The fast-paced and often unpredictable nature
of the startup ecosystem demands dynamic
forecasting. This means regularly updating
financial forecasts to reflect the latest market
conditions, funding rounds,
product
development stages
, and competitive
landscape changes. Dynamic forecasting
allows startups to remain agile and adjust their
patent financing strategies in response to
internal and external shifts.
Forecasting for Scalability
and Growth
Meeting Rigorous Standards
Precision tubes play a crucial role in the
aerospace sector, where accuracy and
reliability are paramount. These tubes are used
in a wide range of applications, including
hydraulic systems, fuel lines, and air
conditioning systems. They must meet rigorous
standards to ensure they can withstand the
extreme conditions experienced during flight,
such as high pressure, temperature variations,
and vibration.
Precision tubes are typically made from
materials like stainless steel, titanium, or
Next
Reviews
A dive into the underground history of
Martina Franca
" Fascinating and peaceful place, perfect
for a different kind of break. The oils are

::::

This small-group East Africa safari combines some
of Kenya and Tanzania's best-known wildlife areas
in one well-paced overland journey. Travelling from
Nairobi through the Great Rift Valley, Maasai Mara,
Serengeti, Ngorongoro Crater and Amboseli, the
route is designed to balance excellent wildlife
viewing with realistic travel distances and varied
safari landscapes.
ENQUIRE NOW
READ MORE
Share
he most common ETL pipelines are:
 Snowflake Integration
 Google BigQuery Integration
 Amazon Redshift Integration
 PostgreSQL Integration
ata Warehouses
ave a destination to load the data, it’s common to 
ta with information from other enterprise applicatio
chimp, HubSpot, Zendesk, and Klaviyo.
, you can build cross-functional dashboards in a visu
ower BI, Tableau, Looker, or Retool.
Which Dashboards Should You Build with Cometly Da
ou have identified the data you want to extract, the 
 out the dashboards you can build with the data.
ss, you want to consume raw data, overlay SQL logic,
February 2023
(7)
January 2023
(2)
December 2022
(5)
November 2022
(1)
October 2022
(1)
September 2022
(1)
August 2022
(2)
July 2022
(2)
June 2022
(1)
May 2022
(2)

::::

> [Your goal]
Take from the material above the lines running from the one with "Precision tubes play a crucial role in the" through the one with "for a different kind of break. The oils are", and repeat them exactly, with nothing else.

> [Result of this task]
Precision tubes play a crucial role in the
aerospace sector, where accuracy and
reliability are paramount. These tubes are used
in a wide range of applications, including
hydraulic systems, fuel lines, and air
conditioning systems. They must meet rigorous
standards to ensure they can withstand the
extreme conditions experienced during flight,
such as high pressure, temperature variations,
and vibration.
Precision tubes are typically made from
materials like stainless steel, titanium, or
Next
Reviews
A dive into the underground history of
Martina Franca
" Fascinating and peaceful place, perfect
for a different kind of break. The oils are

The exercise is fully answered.